I'm fast burning through all the Shahrukh that is readily available to me, but I don't think I'm going to reach for this anytime soo...EVER. It sounds vile. Thank you for explaining it, though - I would have been tempted, and you've saved me.

But all is not without a silver lining: I have a friend who does not watch Bollywood with me but is intrigued enough by my fascination that she has chosen a FPMBF (John Abraham), and she has always dreamed of having a mute stable boy at her disposal. So I'll tell her Bollywood has that covered.

Anonymous said...

My mother and I watched this film a while ago and... Oh my god, we could barely get through it. It was terrible! The only worse Bollywood film I've seen (at least watched completely from beginning to end) was the 1996 Anil Kapoor/Madhuri Dixit film 'Rajkumar'. Terrible. If you ever decide that you want either DVD? Just let me know. I'll let you have them for free. I just can't stand to see them in my DVD collection.

Ness said...

Because there is clearly something very very wrong with me, I JUST ORDERED THIS FILM based ENTIRELY off this review, and largely because of that picture of SRK's face covered in blood. It all looks so very very bad. I clearly need help (but I am hungry for Shahrukh, even horrible horrible mullety bloodied Shahrukh nonsense).

Ami said...

This film is like someone holding a checklist of what are the most horribly gory things they can include in a movie with SRK in it and ticking the items one-by-one.

A trivia: considering this movie is post-DDLJ, in the same year as DTPH and a year b4 KKHH..it makes SRK's "frequently-bloody" Shankar avatar grotesquely fascinating. Oh, he also buffed up for the movie and broke his knee/leg in one of the songs. This movie does indeed have everything~~ (lol)

JD said...

I too am on a happy trek thru everything Shahrukh has ever filmed. I moved this film up in my Netflix queue upon reading the above review. I liked it enough that I am now owner of a DVD copy of the film. Why? You ask and rightly so.

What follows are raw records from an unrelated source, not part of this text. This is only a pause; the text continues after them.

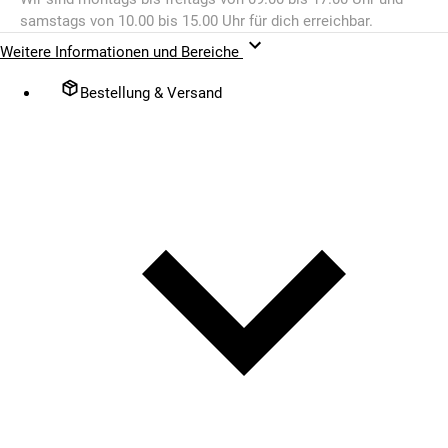
samstags von 10.00 bis 15.00 Uhr für dich erreichbar.
Weitere Informationen und Bereiche
Bestellung & Versand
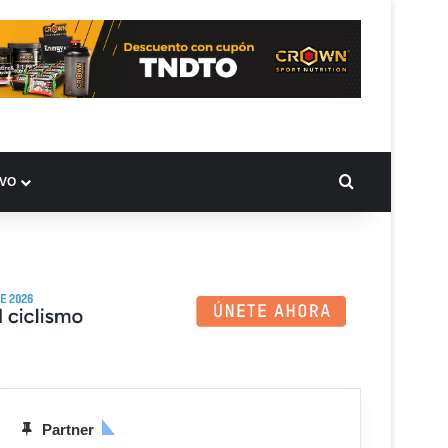
BUSCAR PO
IVO
Partner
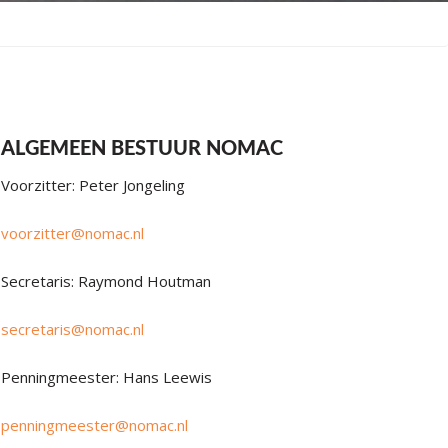
ALGEMEEN BESTUUR NOMAC
Voorzitter: Peter Jongeling
voorzitter@nomac.nl
Secretaris: Raymond Houtman
secretaris@nomac.nl
Penningmeester: Hans Leewis
penningmeester@nomac.nl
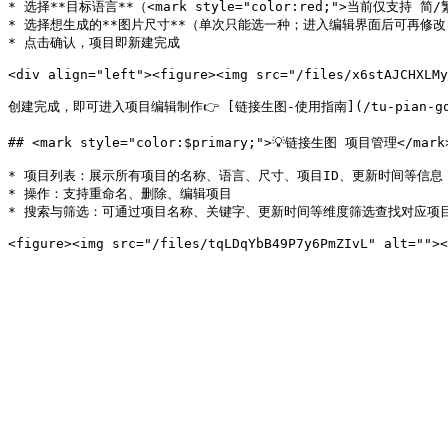
* 选择**目标语言**（<mark style="color:red;">当前仅支
* 选择想生成的**图片尺寸**（单次只能选一种；进入编辑界面后可再修改）
* 点击确认，项目即新建完成

<div align="left"><figure><img src="/files/x6stAJCHXLMy
创建完成，即可进入项目编辑制作👉 [链接生图-使用指南](/tu-pian-gong-ju-l
## <mark style="color:$primary;">💡链接生图 项目管理</mark>
* 项目列表：展示所有项目的名称、语言、尺寸、项目ID、更新时间等信息

* 操作：支持重命名、删除、编辑项目

* 搜索与筛选：可通过项目名称、关键字、更新时间等维度筛选查找对应项目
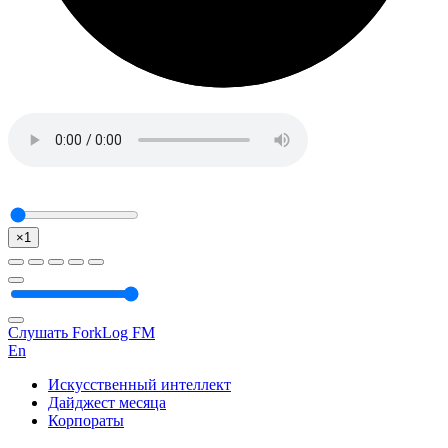
×1
Слушать ForkLog FM
En
Искусственный интеллект
Дайджест месяца
Корпораты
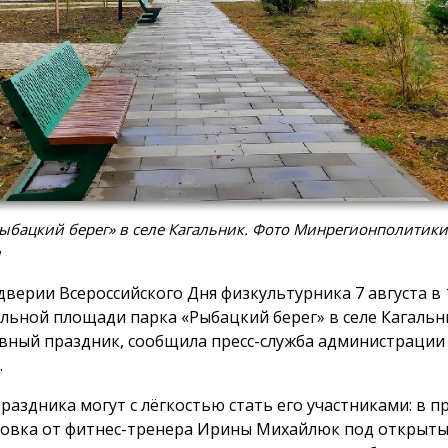
ыбацкий берег» в селе Кагальник. Фото Минрегионполитики
и
дверии Всероссийского Дня физкультурника 7 августа в 1
льной площади парка «Рыбацкий берег» в селе Кагальн
вный праздник, сообщила пресс-служба администрации
.
праздника могут с лёгкостью стать его участниками: в 
овка от фитнес-тренера Ирины Михайлюк под открыты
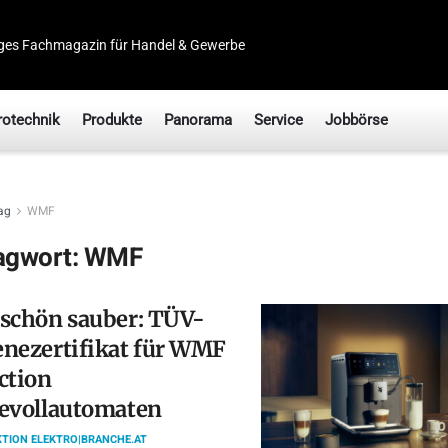
ges Fachmagazin für Handel & Gewerbe
rotechnik
Produkte
Panorama
Service
Jobbörse
ag
WMF
agwort:
WMF
schön sauber: TÜV-
nezertifikat für WMF
ction
evollautomaten
TION ELEKTRO|BRANCHE.AT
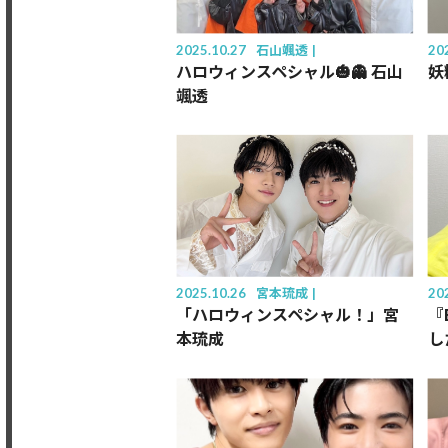
2025.10.27
石山颯透
20
ハロウィンスペシャル🎃👻 石山
妖
颯透
2025.10.26
宮本琉成
20
「ハロウィンスペシャル！」宮
『
本琉成
し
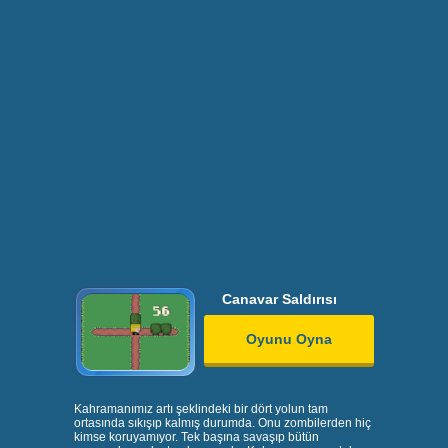
Canavar Saldırısı
Oyunu Oyna
Kahramanımız artı şeklindeki bir dört yolun tam
ortasında sıkışıp kalmış durumda. Onu zombilerden hiç
kimse koruyamıyor. Tek başına savaşıp bütün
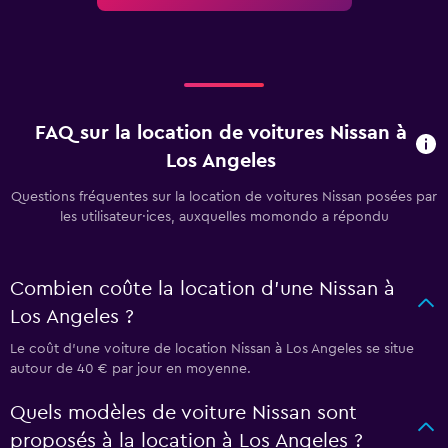
FAQ sur la location de voitures Nissan à
Los Angeles
Questions fréquentes sur la location de voitures Nissan posées par
les utilisateur·ices, auxquelles momondo a répondu
Combien coûte la location d'une Nissan à
Los Angeles ?
Le coût d'une voiture de location Nissan à Los Angeles se situe
autour de 40 € par jour en moyenne.
Quels modèles de voiture Nissan sont
proposés à la location à Los Angeles ?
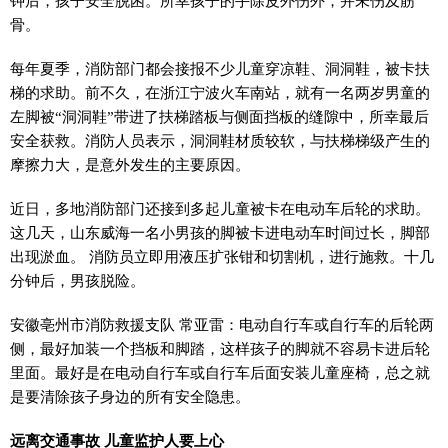
钟后，孩子安全脱困。所幸孩子的手除皮外伤外，并未伤及筋
骨。
每年夏季，消防部门都会接报不少儿童穿凉鞋、洞洞鞋，被卡扶
梯的求助。前不久，在浙江宁波火车南站，就有一名两岁男童的
左脚被“洞洞鞋”带进了扶梯踏板与侧面挡板的缝隙中，所幸最后
安全获救。消防人员表示，洞洞鞋材质较软，与扶梯梯级产生的
摩擦力大，是意外发生的主要原因。
近日，多地消防部门还接到多起儿童被卡在电动车后轮的求助。
这几天，山东威海一名小男孩的脚被卡进电动车时间过长，脚部
出现淤血。 消防员立即用液压扩张钳和切割机，进行施救。十几
分钟后，男孩脱险。
安徽亳州市消防救援支队 常亚雷：电动自行车或自行车的后轮两
侧，最好加装一个挡板和脚踏，这样孩子的脚就不容易卡进后轮
里面。最好是在电动自行车或自行车后面安装儿童座椅，总之就
是要清除孩子身边的所有安全隐患。
远离交通事故 儿童监护人要上心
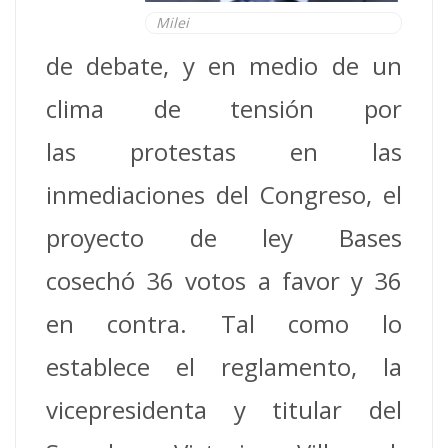
Milei
de debate, y en medio de un
clima de tensión por
las protestas en las
inmediaciones del Congreso, el
proyecto de ley Bases
cosechó 36 votos a favor y 36
en contra. Tal como lo
establece el reglamento, la
vicepresidenta y titular del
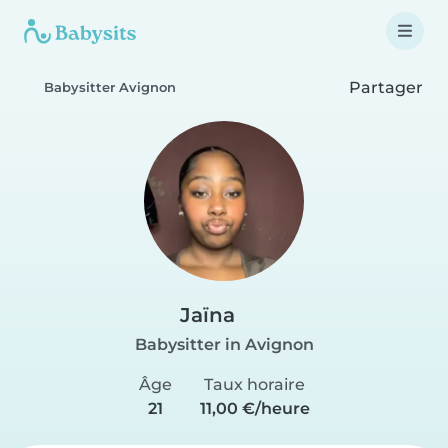
Partager
Babysitter Avignon
Jaïna
Babysitter in Avignon
Âge
Taux horaire
21
11,00 €/heure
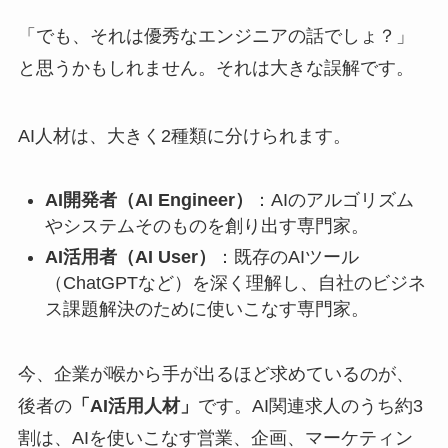
「でも、それは優秀なエンジニアの話でしょ？」
と思うかもしれません。それは大きな誤解です。
AI人材は、大きく2種類に分けられます。
AI開発者（AI Engineer）
：AIのアルゴリズム
やシステムそのものを創り出す専門家。
AI活用者（AI User）
：既存のAIツール
（ChatGPTなど）を深く理解し、自社のビジネ
ス課題解決のために使いこなす専門家。
今、企業が喉から手が出るほど求めているのが、
後者の
「AI活用人材」
です。AI関連求人のうち約3
割は、AIを使いこなす営業、企画、マーケティン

Yes, this is indeed a dime novel come to life, complete with:
= icky attempted rape scene
= evil bad guys who are predictably inept at shooting, lecherous but drunken off their tushes, megalomaniacal but stupid and prone to other assorted cliches
= senseless blood n' guts (or in this case, blood and larynx)
= a soft focus, love on the run montage

But right about the time Hero was braiding Heroine's hair while they were on the lam, I gave up on the whole necessity of cohesive storyline and simply wallowed in the tawdry, over the top trashiness of the whole thing. It was glorious. It is like a Lifetime Movie Network flick of the week on steroids, with some god-awful stunts (punches should at least appear to connect) and some truly smarmy, diabetes- inducing moments of kitsch. And yes, I so love it that it's going straight to my "guilty pleasures" movie list.